Mainstream physicians, especially cardiologists, have made a big deal of the adage "an aspirin a day keeps heart attacks away." What they usually don't make a big deal of is the fact that continuous aspirin use can lead to gastrointestinal bleeding and accelerate progression toward osteoporosis.
Treatment with aspirin has become common because of its positive effects on platelet aggregation. If aggregation is excessive, clots form too easily and the risk of heart attack is higher. A more natural approach that avoids the potential side effects of aspirin is fish oil (1 to 2 tablespoonsful of cod liver oil daily), makes platelets more slippery and less likely to stick together. It now appears that policosanol shares fish oil's safe and effective anti-clotting attributes.
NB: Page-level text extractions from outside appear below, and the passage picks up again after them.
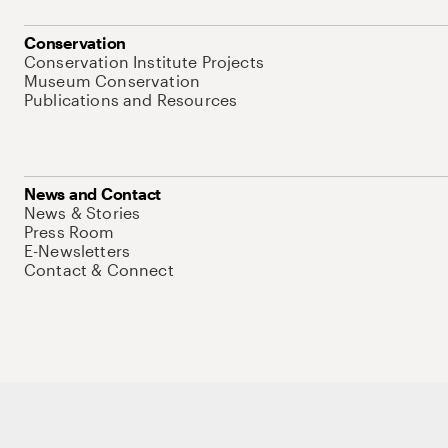
Conservation
Conservation Institute Projects
Museum Conservation
Publications and Resources
News and Contact
News & Stories
Press Room
E-Newsletters
Contact & Connect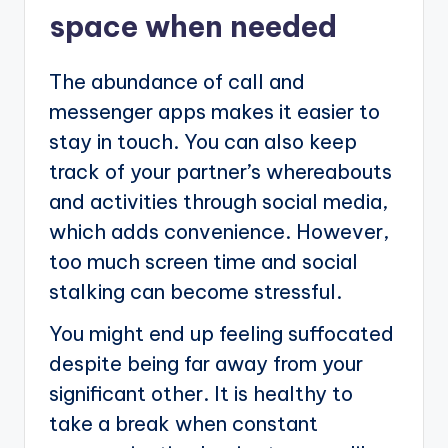
space when needed
The abundance of call and
messenger apps makes it easier to
stay in touch. You can also keep
track of your partner’s whereabouts
and activities through social media,
which adds convenience. However,
too much screen time and social
stalking can become stressful.
You might end up feeling suffocated
despite being far away from your
significant other. It is healthy to
take a break when constant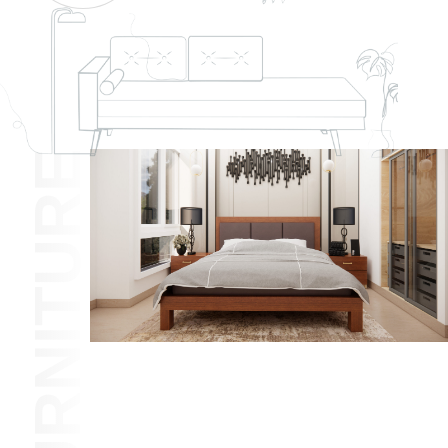
FURNITURE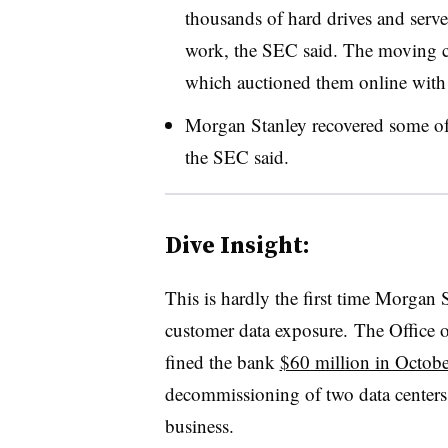
thousands of hard drives and serve
work, the SEC said. The moving co
which auctioned them online with 
Morgan Stanley recovered some of t
the SEC said.
Dive Insight:
This is hardly the first time Morgan 
customer data exposure.
The Office 
fined the bank
$60 million in Octob
decommissioning of two data centers
business.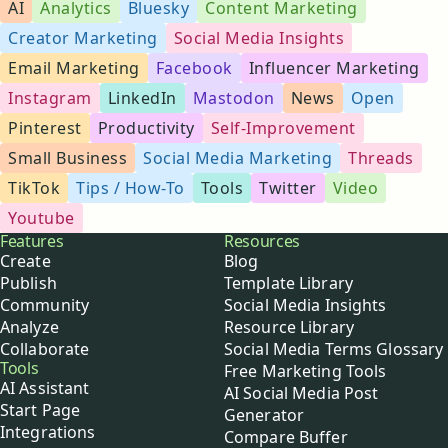
AI
Analytics
Bluesky
Content Marketing
Creator Marketing
Social Media Insights
Email Marketing
Facebook
Influencer Marketing
Instagram
LinkedIn
Mastodon
News
Open
Pinterest
Productivity
Self-Improvement
Small Business
Social Media Marketing
Threads
TikTok
Tips / How-To
Tools
Twitter
Video
Youtube
Buffer
Features
Resources
Create
Blog
Publish
Template Library
Community
Social Media Insights
Analyze
Resource Library
Collaborate
Social Media Terms Glossary
Tools
Free Marketing Tools
AI Assistant
AI Social Media Post
Start Page
Generator
Integrations
Compare Buffer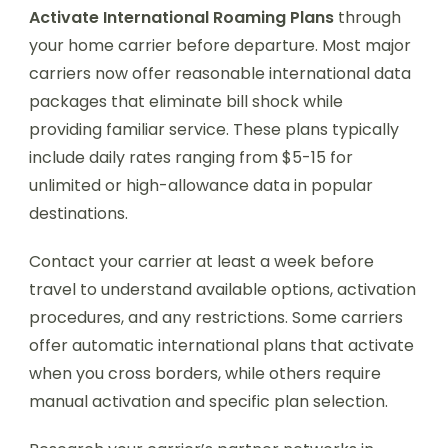
Activate International Roaming Plans
through
your home carrier before departure. Most major
carriers now offer reasonable international data
packages that eliminate bill shock while
providing familiar service. These plans typically
include daily rates ranging from $5-15 for
unlimited or high-allowance data in popular
destinations.
Contact your carrier at least a week before
travel to understand available options, activation
procedures, and any restrictions. Some carriers
offer automatic international plans that activate
when you cross borders, while others require
manual activation and specific plan selection.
Policosanol vs Pravachol for blood clots
The study on policosanol vs. Pravachol referenced also examined policosanols effects on platelet aggregation, or clotting. The researchers used four natural substances to induce clotting in the study participants. They then measured policosanols effectiveness against each of these substances. Policosanol inhibited aggregation by 16.6%, 20.3%, 42.2%, and 69% respectively when exposed to the four substances. In considerable contrast, Pravachol actually made clotting worse in the first measure. Even Pravachols best results, measured in the last test, were still 20% lower than those offered by policosanol.
In another comparative trial using healthy volunteers, 20 milligrams of policosanol daily was found to be just as effective as 100 milligrams of aspirin (the daily dose most widely recommended by mainstream physicians).
There's no question that a combination of policosanol and cod liver oil is much preferable to aspirin, not only for platelet aggregation inhibition and cholesterol regulation but also for cardiovascular health and health in general. If you are already taking a prescription cholesterol medication, please consult your doctor before making any changes.
Policosanol: Good for both men and women
Medical research is frequently criticized for not paying enough attention to metabolic differences between men and women and for focusing much more on men. One research team, however, concentrated exclusively on the female response to policosanol.4 This randomized, placebo controlled, double-blind study consisted of 244 post-menopausal women. All followed a cholesterol lowering diet for six weeks, and then divided into two groups. One group was given a placebo for 24 weeks. The other group was given 5 milligrams of policosanol daily for 12 weeks, followed by 10 milligrams daily for the next 12 weeks. The results were dramatic: Policosanol lowered LDL cholesterol by 25% and raised HDL cholesterol 29%. Total cholesterol levels fell nearly 17% in the policosanol group. In the placebo group, LDL, triglyceride, and total cholesterol levels actually went up.
It's quite apparent that policosanol can make a very significant improvement in serum cholesterol levels for women as well as for men and it seems to be head and shoulders above other cholesterol supplements.